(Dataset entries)
>>
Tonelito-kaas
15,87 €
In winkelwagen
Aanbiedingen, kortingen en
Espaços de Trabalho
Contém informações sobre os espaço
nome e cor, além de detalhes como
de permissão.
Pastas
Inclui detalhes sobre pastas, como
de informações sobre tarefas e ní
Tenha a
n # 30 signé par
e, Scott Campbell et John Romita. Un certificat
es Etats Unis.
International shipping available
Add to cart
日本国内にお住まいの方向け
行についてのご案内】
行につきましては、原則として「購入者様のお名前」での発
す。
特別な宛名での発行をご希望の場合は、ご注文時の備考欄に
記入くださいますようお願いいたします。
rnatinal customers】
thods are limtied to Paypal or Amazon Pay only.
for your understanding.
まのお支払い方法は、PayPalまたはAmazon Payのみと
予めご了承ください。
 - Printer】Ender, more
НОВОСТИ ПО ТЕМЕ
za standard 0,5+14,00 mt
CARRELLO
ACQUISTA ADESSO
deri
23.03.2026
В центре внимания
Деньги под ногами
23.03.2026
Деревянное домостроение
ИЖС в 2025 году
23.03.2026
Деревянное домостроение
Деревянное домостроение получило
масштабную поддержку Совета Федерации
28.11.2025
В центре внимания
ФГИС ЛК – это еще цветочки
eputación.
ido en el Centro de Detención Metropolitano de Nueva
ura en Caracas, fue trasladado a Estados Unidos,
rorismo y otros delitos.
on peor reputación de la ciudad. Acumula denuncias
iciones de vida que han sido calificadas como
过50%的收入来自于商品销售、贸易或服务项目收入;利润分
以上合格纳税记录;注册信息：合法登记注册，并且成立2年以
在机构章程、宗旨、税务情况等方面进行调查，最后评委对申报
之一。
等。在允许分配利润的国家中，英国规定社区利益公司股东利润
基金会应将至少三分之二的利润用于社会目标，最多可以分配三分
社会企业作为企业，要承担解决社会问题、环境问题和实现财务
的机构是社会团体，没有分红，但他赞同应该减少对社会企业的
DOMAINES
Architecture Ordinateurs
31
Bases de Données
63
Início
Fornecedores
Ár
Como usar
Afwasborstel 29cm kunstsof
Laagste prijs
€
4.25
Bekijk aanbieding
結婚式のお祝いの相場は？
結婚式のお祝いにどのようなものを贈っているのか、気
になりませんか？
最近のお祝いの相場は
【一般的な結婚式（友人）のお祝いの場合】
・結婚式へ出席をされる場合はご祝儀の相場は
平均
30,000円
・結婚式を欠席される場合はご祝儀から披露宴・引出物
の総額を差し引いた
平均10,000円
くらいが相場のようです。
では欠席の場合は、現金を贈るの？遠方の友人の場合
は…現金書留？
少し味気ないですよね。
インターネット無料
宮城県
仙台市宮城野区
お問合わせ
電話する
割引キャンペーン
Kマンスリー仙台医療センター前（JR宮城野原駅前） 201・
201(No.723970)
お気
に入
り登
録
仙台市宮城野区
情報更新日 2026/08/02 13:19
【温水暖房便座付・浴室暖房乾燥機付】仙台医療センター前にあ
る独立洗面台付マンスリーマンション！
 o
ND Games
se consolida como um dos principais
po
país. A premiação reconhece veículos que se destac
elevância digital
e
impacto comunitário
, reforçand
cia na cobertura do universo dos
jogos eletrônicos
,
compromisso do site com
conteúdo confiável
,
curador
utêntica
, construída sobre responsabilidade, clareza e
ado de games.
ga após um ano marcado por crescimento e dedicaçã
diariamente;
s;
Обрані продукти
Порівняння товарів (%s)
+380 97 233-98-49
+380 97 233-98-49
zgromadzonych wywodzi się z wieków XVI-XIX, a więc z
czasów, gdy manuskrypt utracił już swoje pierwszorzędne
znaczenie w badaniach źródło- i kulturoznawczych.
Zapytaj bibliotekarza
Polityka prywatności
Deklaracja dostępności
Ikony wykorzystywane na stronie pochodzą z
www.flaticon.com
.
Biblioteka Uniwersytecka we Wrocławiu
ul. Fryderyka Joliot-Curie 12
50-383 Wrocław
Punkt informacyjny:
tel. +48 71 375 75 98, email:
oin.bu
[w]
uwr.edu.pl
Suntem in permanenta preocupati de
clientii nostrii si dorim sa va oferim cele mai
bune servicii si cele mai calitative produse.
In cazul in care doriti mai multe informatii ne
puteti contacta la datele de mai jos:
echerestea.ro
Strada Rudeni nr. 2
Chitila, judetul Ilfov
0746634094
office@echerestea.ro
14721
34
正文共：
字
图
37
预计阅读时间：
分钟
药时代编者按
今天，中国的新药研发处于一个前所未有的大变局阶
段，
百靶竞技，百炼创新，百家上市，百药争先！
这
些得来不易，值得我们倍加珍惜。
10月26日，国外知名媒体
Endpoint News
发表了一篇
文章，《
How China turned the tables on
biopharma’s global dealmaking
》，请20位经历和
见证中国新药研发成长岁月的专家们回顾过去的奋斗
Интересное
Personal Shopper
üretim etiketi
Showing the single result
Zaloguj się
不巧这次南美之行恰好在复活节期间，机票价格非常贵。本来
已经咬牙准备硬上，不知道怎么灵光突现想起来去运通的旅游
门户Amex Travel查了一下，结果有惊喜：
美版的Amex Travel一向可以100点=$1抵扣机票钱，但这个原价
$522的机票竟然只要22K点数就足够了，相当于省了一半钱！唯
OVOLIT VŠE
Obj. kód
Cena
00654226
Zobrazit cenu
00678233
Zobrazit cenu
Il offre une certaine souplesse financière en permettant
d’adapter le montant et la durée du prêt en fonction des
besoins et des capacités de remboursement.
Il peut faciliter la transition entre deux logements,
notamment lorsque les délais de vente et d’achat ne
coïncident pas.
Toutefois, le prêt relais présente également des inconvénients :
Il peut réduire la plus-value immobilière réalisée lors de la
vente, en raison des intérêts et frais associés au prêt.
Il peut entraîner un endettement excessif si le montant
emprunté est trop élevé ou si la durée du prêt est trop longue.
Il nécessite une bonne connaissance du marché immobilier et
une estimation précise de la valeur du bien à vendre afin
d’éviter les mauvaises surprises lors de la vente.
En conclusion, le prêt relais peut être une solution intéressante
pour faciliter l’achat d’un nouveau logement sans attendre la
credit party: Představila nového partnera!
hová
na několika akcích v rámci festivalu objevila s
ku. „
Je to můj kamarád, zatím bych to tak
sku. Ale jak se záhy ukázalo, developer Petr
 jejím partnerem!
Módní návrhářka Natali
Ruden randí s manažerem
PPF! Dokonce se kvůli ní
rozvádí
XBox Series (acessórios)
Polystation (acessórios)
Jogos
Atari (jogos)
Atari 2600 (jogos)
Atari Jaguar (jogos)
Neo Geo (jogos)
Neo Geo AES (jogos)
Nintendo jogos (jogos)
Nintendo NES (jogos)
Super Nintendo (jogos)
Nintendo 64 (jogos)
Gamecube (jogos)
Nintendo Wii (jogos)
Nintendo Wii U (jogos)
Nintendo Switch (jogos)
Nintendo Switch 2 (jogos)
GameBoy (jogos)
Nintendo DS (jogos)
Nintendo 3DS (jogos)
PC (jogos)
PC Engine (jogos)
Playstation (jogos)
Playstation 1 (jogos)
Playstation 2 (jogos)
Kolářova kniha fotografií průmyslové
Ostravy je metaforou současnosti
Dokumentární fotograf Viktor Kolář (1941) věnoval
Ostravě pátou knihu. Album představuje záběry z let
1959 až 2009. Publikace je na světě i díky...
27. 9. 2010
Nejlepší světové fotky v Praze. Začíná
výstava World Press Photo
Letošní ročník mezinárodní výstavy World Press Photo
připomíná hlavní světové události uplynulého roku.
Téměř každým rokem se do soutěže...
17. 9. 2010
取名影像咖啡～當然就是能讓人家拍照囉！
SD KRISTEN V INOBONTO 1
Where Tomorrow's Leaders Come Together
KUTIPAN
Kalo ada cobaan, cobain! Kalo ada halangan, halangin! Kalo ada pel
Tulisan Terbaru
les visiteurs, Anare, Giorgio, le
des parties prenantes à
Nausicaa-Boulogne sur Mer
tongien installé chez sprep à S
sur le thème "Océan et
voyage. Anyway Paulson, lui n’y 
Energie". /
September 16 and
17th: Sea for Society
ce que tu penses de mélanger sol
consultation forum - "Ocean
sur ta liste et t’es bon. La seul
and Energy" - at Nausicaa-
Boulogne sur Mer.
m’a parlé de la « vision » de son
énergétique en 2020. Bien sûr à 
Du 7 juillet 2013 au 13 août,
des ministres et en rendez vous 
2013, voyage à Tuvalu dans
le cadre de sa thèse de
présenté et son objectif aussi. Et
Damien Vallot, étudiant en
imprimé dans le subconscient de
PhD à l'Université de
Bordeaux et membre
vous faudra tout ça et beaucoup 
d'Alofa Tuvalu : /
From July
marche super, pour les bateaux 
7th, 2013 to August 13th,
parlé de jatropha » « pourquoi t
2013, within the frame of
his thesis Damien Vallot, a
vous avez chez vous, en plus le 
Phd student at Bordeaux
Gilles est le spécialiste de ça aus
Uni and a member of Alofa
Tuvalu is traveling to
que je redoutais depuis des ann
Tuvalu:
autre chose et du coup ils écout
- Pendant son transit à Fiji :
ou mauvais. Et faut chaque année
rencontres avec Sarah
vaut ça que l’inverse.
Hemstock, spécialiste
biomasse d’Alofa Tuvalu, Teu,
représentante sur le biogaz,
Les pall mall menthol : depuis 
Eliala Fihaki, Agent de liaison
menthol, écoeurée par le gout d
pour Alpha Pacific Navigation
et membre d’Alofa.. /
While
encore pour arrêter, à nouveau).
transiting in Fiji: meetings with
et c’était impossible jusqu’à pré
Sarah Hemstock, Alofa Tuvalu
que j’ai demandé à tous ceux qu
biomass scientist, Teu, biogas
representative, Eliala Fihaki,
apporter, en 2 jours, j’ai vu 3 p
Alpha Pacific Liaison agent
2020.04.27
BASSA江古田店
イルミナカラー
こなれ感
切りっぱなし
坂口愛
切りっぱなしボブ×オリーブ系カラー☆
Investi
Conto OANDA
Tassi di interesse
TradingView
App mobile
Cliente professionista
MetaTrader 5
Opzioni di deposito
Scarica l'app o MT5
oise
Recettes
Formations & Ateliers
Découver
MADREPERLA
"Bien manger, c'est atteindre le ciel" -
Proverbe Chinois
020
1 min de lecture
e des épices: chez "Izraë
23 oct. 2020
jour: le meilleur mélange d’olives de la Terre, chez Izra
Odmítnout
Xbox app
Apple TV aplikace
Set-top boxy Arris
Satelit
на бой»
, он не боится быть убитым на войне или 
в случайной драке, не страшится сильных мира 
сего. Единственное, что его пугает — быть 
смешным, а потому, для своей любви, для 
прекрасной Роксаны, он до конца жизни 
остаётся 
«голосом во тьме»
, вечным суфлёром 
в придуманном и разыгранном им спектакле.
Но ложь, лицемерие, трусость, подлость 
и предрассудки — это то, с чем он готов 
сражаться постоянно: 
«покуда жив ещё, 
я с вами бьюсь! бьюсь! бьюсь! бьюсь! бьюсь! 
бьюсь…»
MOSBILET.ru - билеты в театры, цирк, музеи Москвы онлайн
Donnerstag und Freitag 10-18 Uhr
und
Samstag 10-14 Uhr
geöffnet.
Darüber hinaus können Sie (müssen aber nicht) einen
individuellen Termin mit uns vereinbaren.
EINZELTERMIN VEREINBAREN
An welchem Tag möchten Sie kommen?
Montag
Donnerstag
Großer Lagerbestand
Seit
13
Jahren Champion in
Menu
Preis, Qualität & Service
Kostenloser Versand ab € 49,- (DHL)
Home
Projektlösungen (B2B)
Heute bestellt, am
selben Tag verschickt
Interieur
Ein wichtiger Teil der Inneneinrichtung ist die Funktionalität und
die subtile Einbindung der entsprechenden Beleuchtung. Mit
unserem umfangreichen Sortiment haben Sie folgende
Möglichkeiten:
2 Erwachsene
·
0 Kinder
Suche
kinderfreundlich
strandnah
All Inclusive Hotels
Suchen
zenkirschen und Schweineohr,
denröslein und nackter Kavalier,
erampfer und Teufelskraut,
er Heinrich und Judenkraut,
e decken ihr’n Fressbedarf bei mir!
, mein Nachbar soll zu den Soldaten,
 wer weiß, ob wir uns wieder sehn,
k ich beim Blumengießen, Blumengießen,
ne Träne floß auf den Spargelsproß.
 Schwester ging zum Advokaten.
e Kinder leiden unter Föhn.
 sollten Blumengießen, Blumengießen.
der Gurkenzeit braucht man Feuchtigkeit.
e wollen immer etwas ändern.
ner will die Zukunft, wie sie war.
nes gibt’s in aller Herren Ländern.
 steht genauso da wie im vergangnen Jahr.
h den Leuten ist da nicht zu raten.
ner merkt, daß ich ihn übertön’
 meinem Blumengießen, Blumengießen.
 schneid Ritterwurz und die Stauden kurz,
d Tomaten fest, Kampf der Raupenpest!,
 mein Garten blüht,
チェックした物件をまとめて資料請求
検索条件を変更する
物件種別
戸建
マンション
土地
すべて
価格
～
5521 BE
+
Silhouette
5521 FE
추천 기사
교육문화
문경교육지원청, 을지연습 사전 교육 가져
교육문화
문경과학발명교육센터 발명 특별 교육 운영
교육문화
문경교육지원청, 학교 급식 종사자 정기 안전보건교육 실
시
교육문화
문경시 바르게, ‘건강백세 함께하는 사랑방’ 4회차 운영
<<
## What the exercise asks:
Could you repeat exactly the lines above from the line with "die subtile Einbindung" up to and including the line with "er Heinrich und", and only those?

## Solution for this task:
die subtile Einbindung der entsprechenden Beleuchtung. Mit
unserem umfangreichen Sortiment haben Sie folgende
Möglichkeiten:
2 Erwachsene
·
0 Kinder
Suche
kinderfreundlich
strandnah
All Inclusive Hotels
Suchen
zenkirschen und Schweineohr,
denröslein und nackter Kavalier,
erampfer und Teufelskraut,
er Heinrich und Judenkraut,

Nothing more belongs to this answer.